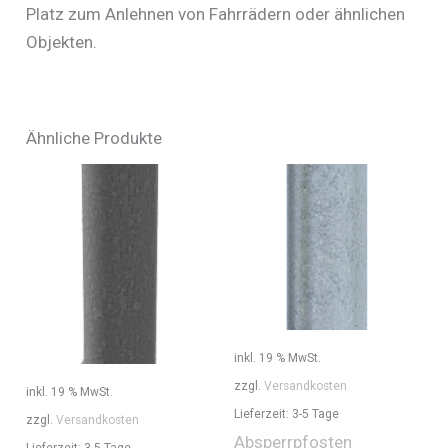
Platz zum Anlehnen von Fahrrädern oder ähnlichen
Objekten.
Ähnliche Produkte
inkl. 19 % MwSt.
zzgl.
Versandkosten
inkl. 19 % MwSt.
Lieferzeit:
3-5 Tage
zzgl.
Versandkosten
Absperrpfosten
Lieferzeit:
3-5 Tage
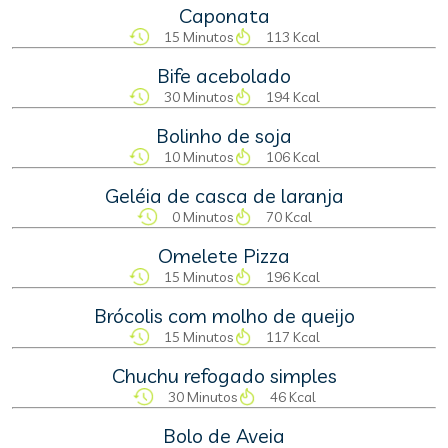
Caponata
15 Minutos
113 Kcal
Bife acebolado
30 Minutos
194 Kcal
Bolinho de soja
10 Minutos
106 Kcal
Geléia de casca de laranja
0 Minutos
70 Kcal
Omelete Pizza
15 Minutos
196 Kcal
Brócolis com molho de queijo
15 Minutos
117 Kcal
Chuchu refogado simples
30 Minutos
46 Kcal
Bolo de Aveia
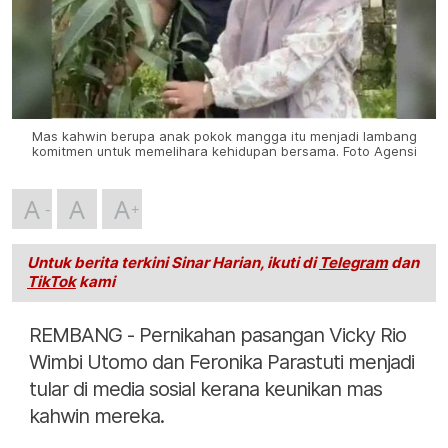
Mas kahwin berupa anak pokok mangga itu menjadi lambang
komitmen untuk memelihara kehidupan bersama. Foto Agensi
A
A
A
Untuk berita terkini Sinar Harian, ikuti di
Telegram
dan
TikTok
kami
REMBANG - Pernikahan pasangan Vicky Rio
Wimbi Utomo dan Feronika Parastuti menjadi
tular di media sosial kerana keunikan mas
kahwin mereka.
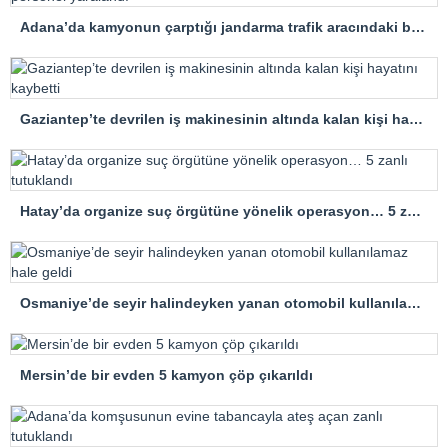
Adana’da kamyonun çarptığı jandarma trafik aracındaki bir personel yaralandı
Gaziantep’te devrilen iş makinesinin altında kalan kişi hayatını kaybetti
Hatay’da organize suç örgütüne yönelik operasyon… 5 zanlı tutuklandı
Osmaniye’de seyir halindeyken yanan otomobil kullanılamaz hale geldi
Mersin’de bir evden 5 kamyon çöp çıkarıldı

○ ○ ○ ○ ○

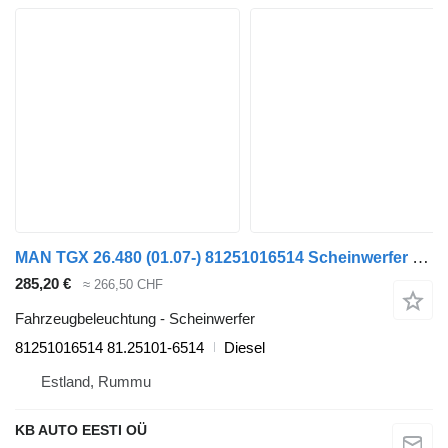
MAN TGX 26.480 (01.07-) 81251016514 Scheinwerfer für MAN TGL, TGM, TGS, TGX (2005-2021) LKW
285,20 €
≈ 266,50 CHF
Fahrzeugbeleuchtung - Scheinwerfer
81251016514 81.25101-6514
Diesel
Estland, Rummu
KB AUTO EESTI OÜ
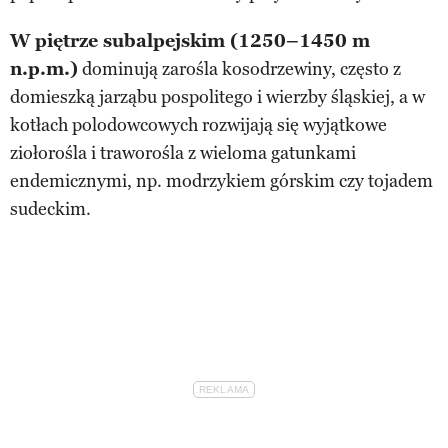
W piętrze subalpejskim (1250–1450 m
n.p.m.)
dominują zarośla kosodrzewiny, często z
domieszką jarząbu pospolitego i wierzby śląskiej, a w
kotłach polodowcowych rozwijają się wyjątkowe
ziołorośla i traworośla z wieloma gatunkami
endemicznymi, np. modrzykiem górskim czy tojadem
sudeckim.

○ ○ ○ ○ ○

Exercise description
Scanning the data above, copy out every line where "kahwin" is found.

Response
Mas kahwin berupa anak pokok mangga itu menjadi lambang
kahwin mereka.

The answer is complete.